Le canton fournira une petite partie de ses paiements en tant que contribution à fonds perdu, qui grèvera directement le budget annuel.

8481

2

Partie spéciale

21

Participation de la Confédération à l'assainissement

L'assainissement des GFM a été limité à la couverture des pertes cumulées à la fin de 1997 qui s'élèvent, comme nous l'avons mentionné, à 16'596'000 francs.

Nous sommes disposés à proposer une contribution unique à l'assainissement des GFM. Nous l'avons toutefois subordonnée à une série de conditions (voir ch. 141.4) qui sont maintenant remplies.

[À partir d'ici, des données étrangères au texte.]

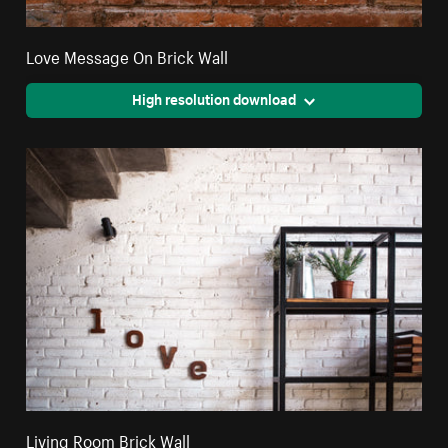
Love Message On Brick Wall
High resolution download
Living Room Brick Wall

Nous avons décidé de vous proposer que la Confédération participe pour un tiers à la couverture des pertes cumulées à la fin de 1997. Sa participation s'élèvera donc à 5 532 000 francs.

Le canton de Fribourg prendra à sa charge deux tiers du montant de l'assainissement, soit 11 064 000 francs. A sa séance du 27 novembre 1998, le Grand Conseil fribourgeois l'a approuvé sans discussion.

En revanche, la Confédération et le canton sont convenus de renoncer à une participation des actionnaires privés (environ 6 % du capital social). En vertu du droit sur les sociétés anonymes, les actionnaires ne sont pas tenus d'injecter des fonds supplémentaires. Selon l'enquête de la KPMG Fides, on ne pourrait attribuer qu'une responsabilité réduite à leurs représentants au sein du conseil d'administration. Les contributions à l'assainissement convenues entre la Confédération et le canton de Fribourg ne se fondent donc pas sur leurs portefeuilles d'actions, mais sur une répartition approximative des responsabilités éventuelles, reconnue d'un commun accord.

Les charges qui ne seraient pas comprises dans les pertes cumulées seront prises en compte dans une deuxième phase d'assainissement. La Confédération n'y participera toutefois pas.

22

Proposition

Par ce message, nous vous proposons d'allouer aux GFM une contribution à fonds perdu de 5'532'000 francs pour qu'ils assainissent leurs finances.

3

Conséquences

31

Conséquences financières et effets sur l'état du personnel

311

Pour la Confédération

La participation financière de la Confédération à l'assainissement est décrite aux ch. 21 et 22. Elle ne figure pas dans le budget de la Confédération et n'a pas de répercussion sur le plan du personnel (voir aussi ch. 141.5)

8482

312

Pour le Canton de Fribourg

La participation du canton de Fribourg à l'assainissement est décrite aux ch. 21 et 22. Le canton a remis son dossier au juge d'instruction, qui examinera la question de la responsabilité pénale et engagera les mesures qui s'imposent.

4

Programme de législature

Le projet concernant l'assainissement des GFM n'est pas annoncé dans le programme de législature 1995­1999. Il est néanmoins urgent, car l'entreprise est menacée dans son existence.

5

Rapport avec le droit européen

Le droit européen n'est pas pertinent pour le projet.

6

Bases juridiques

Le versement d'une contribution à l'assainissement des GFM se fonde sur l'art. 26 cst., selon lequel la législation sur la construction et l'exploitation des chemins de fer est du ressort de la Confédération.

Comme le principe de la légalité s'applique aussi aux aides financières, la participation à l'assainissement des GFM doit reposer sur une base légale explicite. Vu qu'il s'agit d'une contribution unique, l'acte législatif doit être de durée limitée. Selon l'art. 163 nCst., il doit être édicté sous la forme d'une loi fédérale.